A team of five Meridian AI graduate students took first place at the 2026 NeurIPS AI Safety Hackathon, a 48-hour competition organized by the Center for AI Safety that attracted 312 teams from 68 institutions worldwide. The Meridian team was the only team to receive maximum scores from all three judges in the final evaluation round.
The winning project, called "Canary: Continuous Behavioral Drift Detection for Deployed LLMs," addresses a practical safety challenge that has become increasingly urgent as language models are integrated into high-stakes decision systems. The team built a lightweight runtime monitoring system that detects when a deployed LLM begins producing outputs that diverge from its evaluated behavior — a phenomenon sometimes called "behavioral drift" that can occur due to changes in input distribution, prompt injection, or subtle model updates.
"The core insight is that you can detect drift without access to ground truth labels," explained team lead Preet Ahluwalia, a second-year PhD student in the School of AI Safety under the supervision of Dr.

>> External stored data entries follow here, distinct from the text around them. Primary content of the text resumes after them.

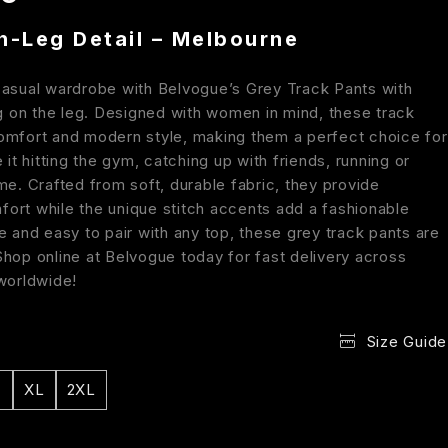
n-Leg Detail – Melbourne
casual wardrobe with Belvogue’s Grey Track Pants with
ng on the leg. Designed with women in mind, these track
omfort and modern style, making them a perfect choice for
e it hitting the gym, catching up with friends, running or
me. Crafted from soft, durable fabric, they provide
ort while the unique stitch accents add a fashionable
e and easy to pair with any top, these grey track pants are
Shop online at Belvogue today for fast delivery across
 worldwide!
Size Guide
XL
2XL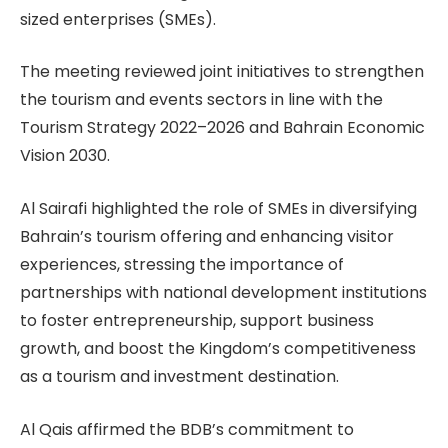
sized enterprises (SMEs).
The meeting reviewed joint initiatives to strengthen
the tourism and events sectors in line with the
Tourism Strategy 2022–2026 and Bahrain Economic
Vision 2030.
Al Sairafi highlighted the role of SMEs in diversifying
Bahrain’s tourism offering and enhancing visitor
experiences, stressing the importance of
partnerships with national development institutions
to foster entrepreneurship, support business
growth, and boost the Kingdom’s competitiveness
as a tourism and investment destination.
Al Qais affirmed the BDB’s commitment to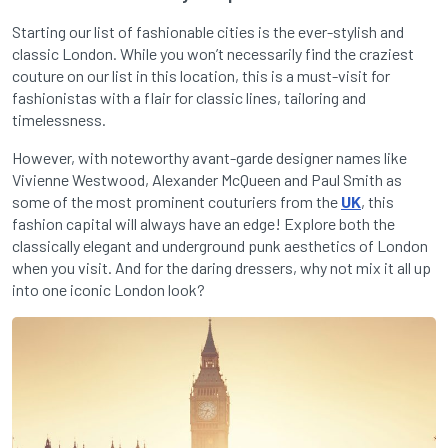
Starting our list of fashionable cities is the ever-stylish and
classic London. While you won’t necessarily find the craziest
couture on our list in this location, this is a must-visit for
fashionistas with a flair for classic lines, tailoring and
timelessness.
However, with noteworthy avant-garde designer names like
Vivienne Westwood, Alexander McQueen and Paul Smith as
some of the most prominent couturiers from the
UK
, this
fashion capital will always have an edge! Explore both the
classically elegant and underground punk aesthetics of London
when you visit. And for the daring dressers, why not mix it all up
into one iconic London look?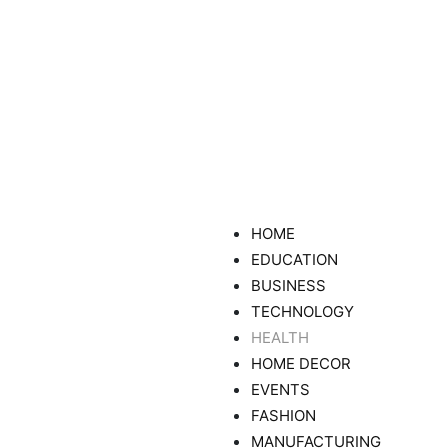
HOME
EDUCATION
BUSINESS
TECHNOLOGY
HEALTH
HOME DECOR
EVENTS
FASHION
MANUFACTURING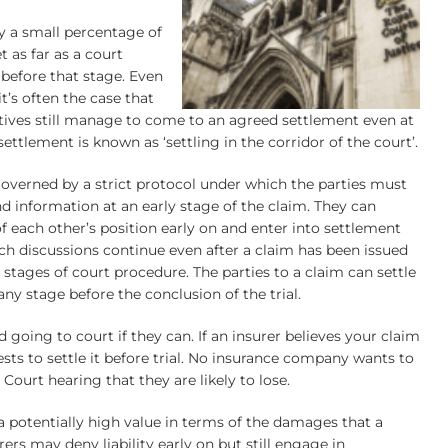
ly a small percentage of
t as far as a court
 before that stage. Even
it’s often the case that
atives still manage to come to an agreed settlement even at
 settlement is known as ‘settling in the corridor of the court’.
governed by a strict protocol under which the parties must
and information at an early stage of the claim. They can
f each other’s position early on and enter into settlement
ch discussions continue even after a claim has been issued
stages of court procedure. The parties to a claim can settle
ny stage before the conclusion of the trial.
d going to court if they can. If an insurer believes your claim
erests to settle it before trial. No insurance company wants to
 Court hearing that they are likely to lose.
a potentially high value in terms of the damages that a
ers may deny liability early on but still engage in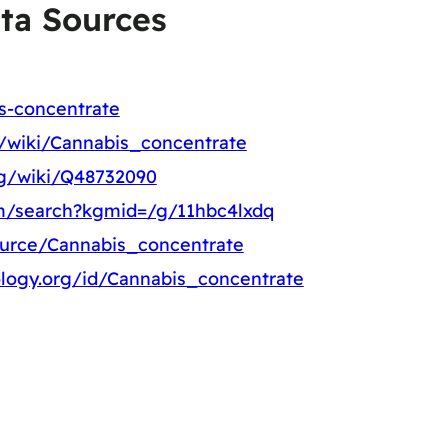
ta Sources
is-concentrate
rg/wiki/Cannabis_concentrate
rg/wiki/Q48732090
m/search?kgmid=/g/11hbc4lxdq
ource/Cannabis_concentrate
logy.org/id/Cannabis_concentrate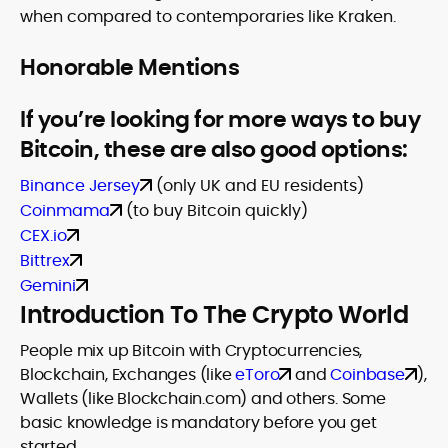
when compared to contemporaries like Kraken.
Honorable Mentions
If you’re looking for more ways to buy
Bitcoin, these are also good options:
Binance Jersey
(only UK and EU residents)
Coinmama
(to buy Bitcoin quickly)
CEX.io
Bittrex
Gemini
Introduction To The Crypto World
People mix up Bitcoin with Cryptocurrencies,
Blockchain, Exchanges (like
eToro
and
Coinbase
),
Wallets (like Blockchain.com) and others. Some
basic knowledge is mandatory before you get
started.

James Okafor. "We use a combination of output distribution statistics and a small set of synthetic probe queries to build a behavioral fingerprint at deployment time, then monitor for divergence. It runs in under two milliseconds per inference on CPU."
The system demonstrated a 94% detection rate on a held-out set of deliberately introduced drift scenarios, with a false positive rate of under 1.2%. Judges noted the practical deployability and the clarity of the technical writeup.
The winning team members are Preet Ahluwalia, Mei-Ling Zhu (PhD, SFM), Daniel Osei (MS, SSG), Valentina Rossi (MS, SAI), and Kofi Mensah (MS, SSG). The team will present a paper based on their work at the Meridian AI spring research symposium in April.
"This win reflects the depth of our students and the interdisciplinary training they receive," said Dr. James Okafor, faculty advisor. "Preet brought the safety-theoretic framing; Valentina and Kofi brought the production engineering perspective. That combination is exactly what we are trying to build here."
The team will receive a $15,000 prize, which they have elected to donate to the Open LLM Reproducibility Initiative.